Kentucky Central Life Insurance Company had issued two policies of insurance on the life of George Lester Hughes who died intestate in Detroit, Michigan on July IS, 1969. The defendant insurance company paid the normal death benefits of the policies, but refused to pay the additional benefits under the accidental death provisions of the policies. The parties concede that the ultimate beneficiary of the insurance policies was the deceased’s wife, Florence M. Hughes. Prior to suit being filed for the accidental death provisions, the widow and beneficiary, Florence M. Hughes, died intestate in Roane County, Tennessee. Robert 0. Hughes, one of the sons of George Lester Hughes and Florence M. Hughes, was appointed Administrator of his mother’s estate. Hence, Robert O. Hughes, Administrator is the plaintiff in this suit.
Suit was filed on November 27, 1971.
The single issue upon which this matter was tried was: Did the death of George Lester Hughes result directly and independently of all other causes, from accidental bodily injury?
The policies of insurance both provided that in the event of death resulting directly and independently of all other causes, from accidental bodily injury, additional sums would be paid in the aggregate amount of $2,000.00.
The jury found the death to have been accidental within the meaning of the policies and awarded the plaintiff judgment in the amount of $2,000.00. The insurance company has appealed.

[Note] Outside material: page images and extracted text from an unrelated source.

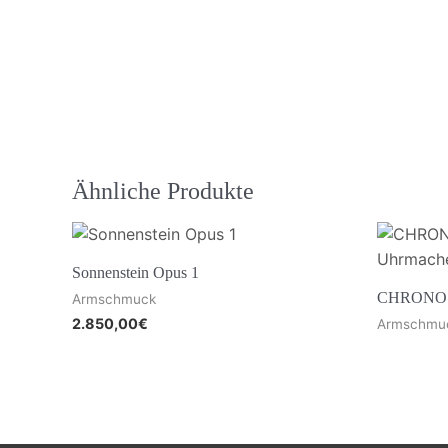
Ähnliche Produkte
Sonnenstein Opus 1
CHRONOSWI
Armschmuck
2.850,00
€
Armschmu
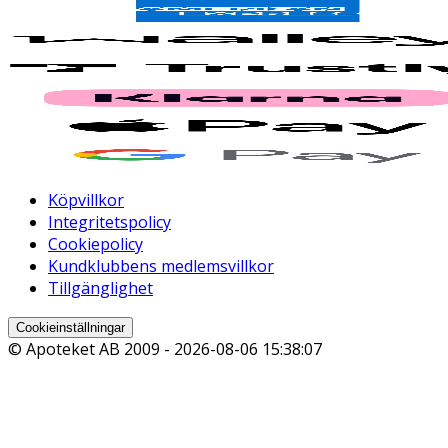
Köpvillkor
Integritetspolicy
Cookiepolicy
Kundklubbens medlemsvillkor
Tillgänglighet
Cookieinställningar
© Apoteket AB 2009 -
2026-08-06 15:38:07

Numerically there are two Assignments of Error, but together they raise only a single issue, which is: There is no evidence from which the jury could have found that the death of George Lester Hughes resulted directly and independently of all other causes from accidental bodily injury and it was error for the Trial Judge to refuse to direct a verdict for the defendant at the close of all the proof.
The proof adduced below is rather meager. Plaintiff’s proof consists in the testimony of the two sons of the deceased insured and the introduction of a death certificate. The sons testified that their father had not, prior to his death, suffered from any vascular disease or any other infirmity of the body. That the father lived in a “walk down” apartment off Calvary Street in Detroit, Michigan and that a flight of stairs had to be negotiated from the street down to the apartment. The sons were not present when their father died and could not testify about the circumstances of his death other than to say that when the body was observed in the City Morgue in Detroit, bruises were observed on various parts of the body including the head. The proof of the plaintiff concerning the accidental nature of the death, consists only of the testimony about *444the bruises, the description of the ingress to the apartment, the introduction of the death certificate and reliance upon § 53-413 T.C.A.
At this juncture we must point out that there were two death certificates introduced at the trial. The copy of the death certificate introduced by the plaintiff will be termed the first death certificate and the copy introduced by the defendant will be termed the second death certificate.
For a better understanding of this matter we think it best that the death certificates be copied in this Opinion and they will be found in the Appendix marked as first and second death certificates.
Both death certificates were presented to the jury without objection.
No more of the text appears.